(What this task involves)
After locating the line that contains "Tietê Plaza Shopping", restate it and each later line word for word through the end of the records.

(Information)
※

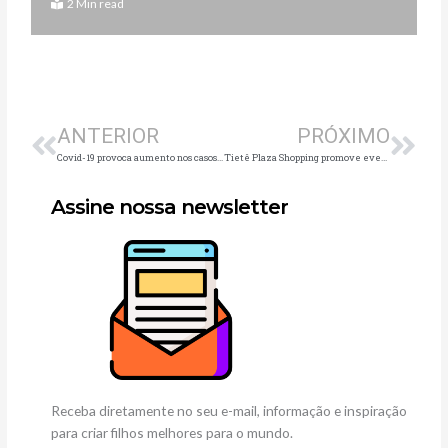
2 Min read
Anterior
Pró
ANTERIOR
PRÓXIMO
Covid-19 provoca aumento nos casos de gravidez ectópica
Tietê Plaza Shopping promove evento infantil “O Incrível Mundo de Bubu”
Assine nossa newsletter
Receba diretamente no seu e-mail, informação e inspiração
para criar filhos melhores para o mundo.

※

(Completed task)
Tietê Plaza Shopping promove evento infantil “O Incrível Mundo de Bubu”
Assine nossa newsletter
Receba diretamente no seu e-mail, informação e inspiração
para criar filhos melhores para o mundo.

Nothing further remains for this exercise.